At a loss for answers and desperate to avoid any negative publicity, the Academy calls on the services of a local civilian, Augustus Landor, a former police detective who acquired some renown during his years in New York City before retiring to the Hudson Highlands for his health. Now a widower, and restless in his seclusion, Landor agrees to take on the case. As he questions the dead man's acquaintances, he finds an eager assistant in a moody, intriguing young cadet with a penchant for drink, two volumes of poetry to his name, and a murky past that changes from telling to telling. The cadet's name? Edgar Allan Poe.
Impressed with Poe's astute powers of observation, Landor is convinced that the poet may prove useful - if he can stay sober long enough to put his keen reasoning skills to the task. Working in close contact, the two men - separated by years but alike in intelligence - develop a surprisingly deep rapport as their investigation takes them into a hidden world of secret societies, ritual sacrifices, and more bodies. Soon, however, the macabre murders and Landor's own buried secrets threaten to tear the two men and their newly formed friendship apart."
Read Time: 4 stars
Rating: 1.5 stars
Review
Overall, this book was a bit of a disappointment. I think one of the things that contributed to that was that I was not the target audience for it. I saw a review on Goodreads that said that while women have 'chick lit', this book was 'dick lit' and that review was right.
First of all, the language was very flowery. I understand that the author was trying to match the vibe of the era, but it meant that when he was writing in Edgar Allan Poe's voice, the language was obnoxious. He (the author) started too hard and it hurt him.
Second, the romance was annoying and not what I was promised. I was promised a murder mystery. What I got was a romance set on the backdrop of a murder mystery. Granted, I had trouble paying attention (I was listening to the audiobook and it was so boring), but there were very few times when they seemed to be actually looking for clues and trying to solve the murder. Instead, I got Landor's romance with Patsy and Poe's romance with Lea, and both were annoying.
Third, it bugged me that so many historical facts were mistaken. First and foremost of those, Edgar Allan Poe was enrolled at West Point under the name Edgar Perry. The fact that that basic fact was misrepresented was very annoying.

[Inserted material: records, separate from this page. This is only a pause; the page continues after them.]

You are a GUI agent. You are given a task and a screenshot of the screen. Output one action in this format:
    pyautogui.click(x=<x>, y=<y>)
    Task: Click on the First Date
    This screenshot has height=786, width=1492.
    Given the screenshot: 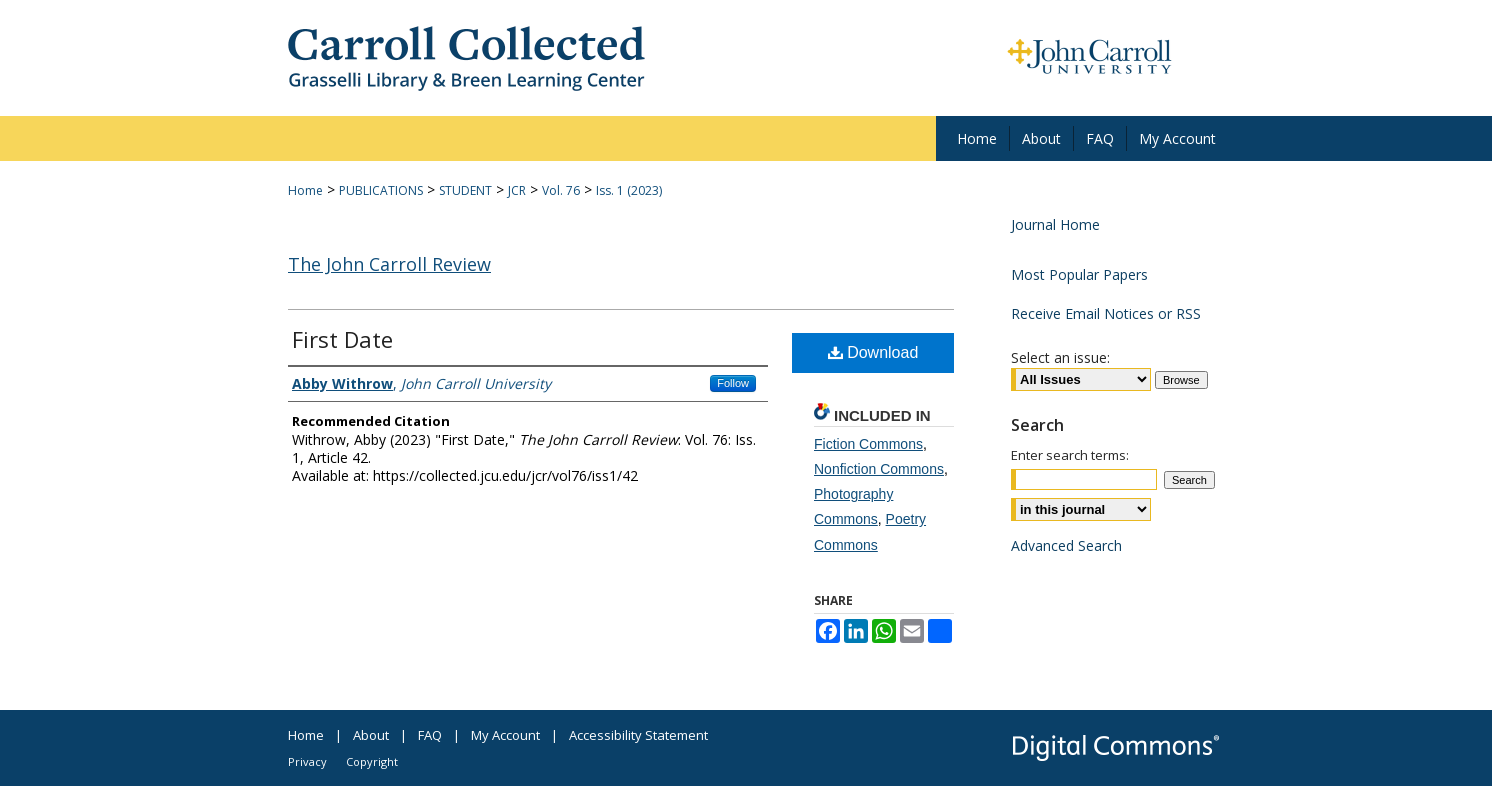 What is the action you would take?
    pyautogui.click(x=342, y=339)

And finally, the representation of the female characters sucked. The women in this book existed exclusively to serve the men in the book. They had no personality, no drive outside the men in their lives. I really did not like the representation of women in this book.
Overall, this book was boring and treated its female characters poorly. There wasn't enough mystery, and the twist was kind of...eh. It's not a book I would recommend, and it's a testimony to the power white men still hold in the artistic industry that this was just recently made into a movie. Don't fear, white men of America: your position at the top of our society is still well-secured.